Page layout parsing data
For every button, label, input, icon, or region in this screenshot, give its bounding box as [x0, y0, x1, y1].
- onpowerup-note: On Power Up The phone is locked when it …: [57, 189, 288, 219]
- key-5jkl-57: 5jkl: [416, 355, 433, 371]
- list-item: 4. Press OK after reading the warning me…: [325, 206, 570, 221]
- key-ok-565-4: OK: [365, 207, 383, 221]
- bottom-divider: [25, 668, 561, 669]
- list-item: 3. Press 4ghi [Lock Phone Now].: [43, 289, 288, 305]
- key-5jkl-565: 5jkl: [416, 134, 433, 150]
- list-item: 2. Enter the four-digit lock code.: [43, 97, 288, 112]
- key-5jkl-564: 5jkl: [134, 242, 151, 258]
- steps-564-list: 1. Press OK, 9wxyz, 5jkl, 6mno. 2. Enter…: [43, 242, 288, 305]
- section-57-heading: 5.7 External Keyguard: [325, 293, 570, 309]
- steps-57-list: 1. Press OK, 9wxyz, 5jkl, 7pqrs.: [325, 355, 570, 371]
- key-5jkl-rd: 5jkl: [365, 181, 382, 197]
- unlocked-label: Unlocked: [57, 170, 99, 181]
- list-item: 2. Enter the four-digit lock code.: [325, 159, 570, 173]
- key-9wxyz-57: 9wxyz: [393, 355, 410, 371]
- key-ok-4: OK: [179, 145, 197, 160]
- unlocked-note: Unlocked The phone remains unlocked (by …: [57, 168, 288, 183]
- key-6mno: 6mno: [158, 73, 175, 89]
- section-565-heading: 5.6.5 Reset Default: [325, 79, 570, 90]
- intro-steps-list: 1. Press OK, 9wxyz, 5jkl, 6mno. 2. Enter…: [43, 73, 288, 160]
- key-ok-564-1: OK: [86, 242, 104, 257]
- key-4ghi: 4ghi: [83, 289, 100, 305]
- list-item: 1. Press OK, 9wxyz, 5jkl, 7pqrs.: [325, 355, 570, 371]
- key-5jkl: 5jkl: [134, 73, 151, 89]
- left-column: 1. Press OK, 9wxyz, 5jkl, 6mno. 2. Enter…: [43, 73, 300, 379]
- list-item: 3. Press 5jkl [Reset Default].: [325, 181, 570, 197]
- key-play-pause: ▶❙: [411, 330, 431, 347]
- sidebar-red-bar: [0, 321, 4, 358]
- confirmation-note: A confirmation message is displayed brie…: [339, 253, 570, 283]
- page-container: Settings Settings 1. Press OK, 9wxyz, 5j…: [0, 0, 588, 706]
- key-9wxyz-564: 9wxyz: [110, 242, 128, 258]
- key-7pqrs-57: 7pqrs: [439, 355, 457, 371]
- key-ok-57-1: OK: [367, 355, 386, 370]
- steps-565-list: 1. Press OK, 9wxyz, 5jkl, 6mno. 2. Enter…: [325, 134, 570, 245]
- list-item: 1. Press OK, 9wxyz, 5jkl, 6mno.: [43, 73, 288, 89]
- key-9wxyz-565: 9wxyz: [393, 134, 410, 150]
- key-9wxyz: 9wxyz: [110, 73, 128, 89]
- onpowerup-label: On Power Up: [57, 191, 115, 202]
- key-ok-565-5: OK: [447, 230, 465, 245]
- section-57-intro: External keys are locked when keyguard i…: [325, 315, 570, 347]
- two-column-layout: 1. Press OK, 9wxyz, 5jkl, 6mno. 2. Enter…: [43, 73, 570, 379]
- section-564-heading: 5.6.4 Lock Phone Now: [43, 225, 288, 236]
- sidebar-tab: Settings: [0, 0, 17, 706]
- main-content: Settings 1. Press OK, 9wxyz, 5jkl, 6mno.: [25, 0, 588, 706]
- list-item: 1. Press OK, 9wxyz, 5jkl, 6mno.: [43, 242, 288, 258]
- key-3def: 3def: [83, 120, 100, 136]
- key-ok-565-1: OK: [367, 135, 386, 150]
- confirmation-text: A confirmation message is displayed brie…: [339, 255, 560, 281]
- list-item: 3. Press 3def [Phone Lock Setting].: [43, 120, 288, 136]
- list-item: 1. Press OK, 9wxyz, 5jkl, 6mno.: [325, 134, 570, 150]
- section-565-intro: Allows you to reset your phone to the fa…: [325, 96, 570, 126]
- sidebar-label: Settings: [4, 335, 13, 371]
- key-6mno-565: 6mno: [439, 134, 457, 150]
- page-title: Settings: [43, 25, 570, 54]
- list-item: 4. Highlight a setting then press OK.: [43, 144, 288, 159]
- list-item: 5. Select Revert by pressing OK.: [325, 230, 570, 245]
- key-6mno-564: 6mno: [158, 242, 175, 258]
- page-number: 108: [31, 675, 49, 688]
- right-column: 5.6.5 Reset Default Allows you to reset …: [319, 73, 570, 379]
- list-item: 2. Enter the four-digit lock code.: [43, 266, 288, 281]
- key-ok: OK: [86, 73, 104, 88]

(Exercise) Every line in the records has to be written out again exactly.

(Task result)
For every button, label, input, icon, or region in this screenshot, give its bounding box as [x0, y0, x1, y1].
- onpowerup-note: On Power Up The phone is locked when it …: [57, 189, 288, 219]
- key-5jkl-57: 5jkl: [416, 355, 433, 371]
- list-item: 4. Press OK after reading the warning me…: [325, 206, 570, 221]
- key-ok-565-4: OK: [365, 207, 383, 221]
- bottom-divider: [25, 668, 561, 669]
- list-item: 3. Press 4ghi [Lock Phone Now].: [43, 289, 288, 305]
- key-5jkl-565: 5jkl: [416, 134, 433, 150]
- list-item: 2. Enter the four-digit lock code.: [43, 97, 288, 112]
- key-5jkl-564: 5jkl: [134, 242, 151, 258]
- steps-564-list: 1. Press OK, 9wxyz, 5jkl, 6mno. 2. Enter…: [43, 242, 288, 305]
- section-57-heading: 5.7 External Keyguard: [325, 293, 570, 309]
- steps-57-list: 1. Press OK, 9wxyz, 5jkl, 7pqrs.: [325, 355, 570, 371]
- key-5jkl-rd: 5jkl: [365, 181, 382, 197]
- unlocked-label: Unlocked: [57, 170, 99, 181]
- list-item: 2. Enter the four-digit lock code.: [325, 159, 570, 173]
- key-9wxyz-57: 9wxyz: [393, 355, 410, 371]
- key-ok-4: OK: [179, 145, 197, 160]
- unlocked-note: Unlocked The phone remains unlocked (by …: [57, 168, 288, 183]
- key-6mno: 6mno: [158, 73, 175, 89]
- section-565-heading: 5.6.5 Reset Default: [325, 79, 570, 90]
- intro-steps-list: 1. Press OK, 9wxyz, 5jkl, 6mno. 2. Enter…: [43, 73, 288, 160]
- key-ok-564-1: OK: [86, 242, 104, 257]
- key-4ghi: 4ghi: [83, 289, 100, 305]
- list-item: 1. Press OK, 9wxyz, 5jkl, 7pqrs.: [325, 355, 570, 371]
- key-5jkl: 5jkl: [134, 73, 151, 89]
- left-column: 1. Press OK, 9wxyz, 5jkl, 6mno. 2. Enter…: [43, 73, 300, 379]
- list-item: 3. Press 5jkl [Reset Default].: [325, 181, 570, 197]
- key-play-pause: ▶❙: [411, 330, 431, 347]
- sidebar-red-bar: [0, 321, 4, 358]
- confirmation-note: A confirmation message is displayed brie…: [339, 253, 570, 283]
- page-container: Settings Settings 1. Press OK, 9wxyz, 5j…: [0, 0, 588, 706]
- key-9wxyz-564: 9wxyz: [110, 242, 128, 258]
- key-7pqrs-57: 7pqrs: [439, 355, 457, 371]
- key-ok-57-1: OK: [367, 355, 386, 370]
- steps-565-list: 1. Press OK, 9wxyz, 5jkl, 6mno. 2. Enter…: [325, 134, 570, 245]
- list-item: 1. Press OK, 9wxyz, 5jkl, 6mno.: [43, 73, 288, 89]
- key-9wxyz-565: 9wxyz: [393, 134, 410, 150]
- key-9wxyz: 9wxyz: [110, 73, 128, 89]
- onpowerup-label: On Power Up: [57, 191, 115, 202]
- key-ok-565-5: OK: [447, 230, 465, 245]
- section-57-intro: External keys are locked when keyguard i…: [325, 315, 570, 347]
- two-column-layout: 1. Press OK, 9wxyz, 5jkl, 6mno. 2. Enter…: [43, 73, 570, 379]
- section-564-heading: 5.6.4 Lock Phone Now: [43, 225, 288, 236]
- sidebar-tab: Settings: [0, 0, 17, 706]
- main-content: Settings 1. Press OK, 9wxyz, 5jkl, 6mno.: [25, 0, 588, 706]
- list-item: 1. Press OK, 9wxyz, 5jkl, 6mno.: [43, 242, 288, 258]
- key-3def: 3def: [83, 120, 100, 136]
- key-ok-565-1: OK: [367, 135, 386, 150]
- confirmation-text: A confirmation message is displayed brie…: [339, 255, 560, 281]
- list-item: 3. Press 3def [Phone Lock Setting].: [43, 120, 288, 136]
- list-item: 1. Press OK, 9wxyz, 5jkl, 6mno.: [325, 134, 570, 150]
- section-565-intro: Allows you to reset your phone to the fa…: [325, 96, 570, 126]
- sidebar-label: Settings: [4, 335, 13, 371]
- key-6mno-565: 6mno: [439, 134, 457, 150]
- page-title: Settings: [43, 25, 570, 54]
- list-item: 4. Highlight a setting then press OK.: [43, 144, 288, 159]
- list-item: 5. Select Revert by pressing OK.: [325, 230, 570, 245]
- key-6mno-564: 6mno: [158, 242, 175, 258]
- page-number: 108: [31, 675, 49, 688]
- right-column: 5.6.5 Reset Default Allows you to reset …: [319, 73, 570, 379]
- list-item: 2. Enter the four-digit lock code.: [43, 266, 288, 281]
- key-ok: OK: [86, 73, 104, 88]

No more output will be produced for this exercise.